The skin we wear is much more than a decorative layer to cover our muscles and bones. It protects us from the dangers of the outside environment and shows signs that we’re not feeling our best — dark circles around the eyes when we’re tired, and rashes from having an allergic reaction.
Having a bad reaction to beauty products is all too common. From harsh chemicals and additives to scents and textures, our skin will show us what doesn’t agree with our system. Everyone reacts differently — some skin types are more sensitive than others — therefore, it is useful to understand the basics of the three main layers of skin.
The Epidermis: this is the first layer and is seen from the outside. The epidermis provides waterproofing and a barrier against infection, receptors for the sensations of touch and pressure, melanocytes which determine skin color, and the very tops of the sensory nerve endings.
The Dermis: is comprised of thick connective tissue made up of collagen, elastic and reticular fibers, lymphatic and blood vessels, and millions of nerve roadways. It also includes sweat glands, sebaceous glands, and hair follicles.
The Hypodermis: the final layer is known as the hypodermis or subcutis. The hypodermis is comprised of adipocytes, macrophages, and fibroblasts — all essential parts of the skins immune system. It is worth mentioning that the hypodermis also contains numerous vessels and nerve fibers.
Scientists have discovered new things about skin and cannabis. They’ve revealed that cannabinoid receptors in the brain can be activated by ingesting cannabis.

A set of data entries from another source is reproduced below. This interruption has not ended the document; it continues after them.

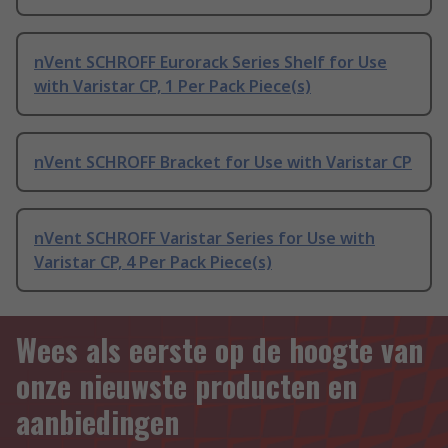
nVent SCHROFF Eurorack Series Shelf for Use
with Varistar CP, 1 Per Pack Piece(s)
nVent SCHROFF Bracket for Use with Varistar CP
nVent SCHROFF Varistar Series for Use with
Varistar CP, 4 Per Pack Piece(s)
Wees als eerste op de hoogte van
onze nieuwste producten en
aanbiedingen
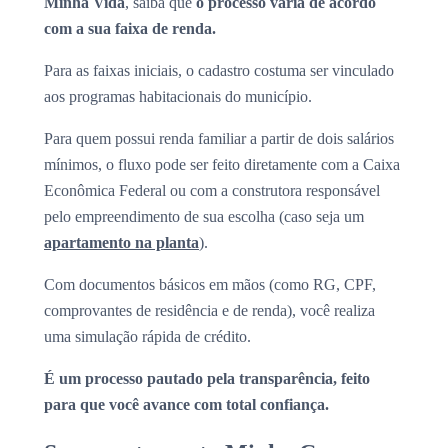
Minha Vida
, saiba que
o processo varia de acordo
com a sua faixa de renda.
Para as faixas iniciais, o cadastro costuma ser vinculado
aos programas habitacionais do município.
Para quem possui renda familiar a partir de dois salários
mínimos, o fluxo pode ser feito diretamente com a Caixa
Econômica Federal ou com a construtora responsável
pelo empreendimento de sua escolha (caso seja um
apartamento na planta
).
Com documentos básicos em mãos (como RG, CPF,
comprovantes de residência e de renda), você realiza
uma simulação rápida de crédito.
É um processo pautado pela transparência, feito
para que você avance com total confiança.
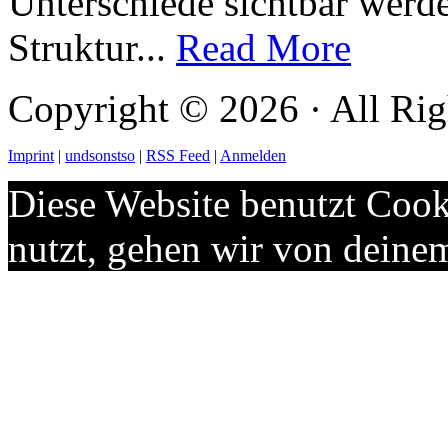
Unterschiede sichtbar werd
Struktur...
Read More
Copyright © 2026 · All Rig
Imprint
|
undsonstso
|
RSS Feed
|
Anmelden
Diese Website benutzt Cook
nutzt, gehen wir von deine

Though cannabinoid functions remain mysterious, the evidence seems to indicate that the receptors have a significant role to play in self-healing and regeneration. Thanks to CBD spearheading the movement, a better understanding has been established, and cannabis legalization continues to spread across America.
Recent studies have determined that there are cannabinoid receptors inside individual organs including the skin. These receptors, their parts, and pathways are collectively known as the ECS (or the endocannabinoid system).
This research highlights the regulatory function of the ECS within the various cell types of the skin and its involvement in pathological skin disorders. With the use of CBD products, it could help with skin conditions like eczema and acne.
CBD is known to help with inflammation, redness, reduce the appearance of wrinkles, and discoloration of the skin. Because of this, companies in the beauty industry have been grabbing the opportunity to create CBD beauty products.
Big beauty brands like Sephora and Saks have their own category, selling a variety of products as CBD consumerism continues to grow. So far, there’s already face creams, anti-aging moisturizers, eye creams, primers, serums, and face oils to choose from — and the list is only growing, with some experts predicting that the CBD market could reach a total of $22 billion dollars by 2022.
Our skins varies from person to person, and some take care of theirs more than others. As it is, CBD beauty products show no major side effects on the skin. As more companies begin selling and experimenting with new ways to incorporate CBD into skincare and beauty products, the public will be the best source to know if it’s effective or not.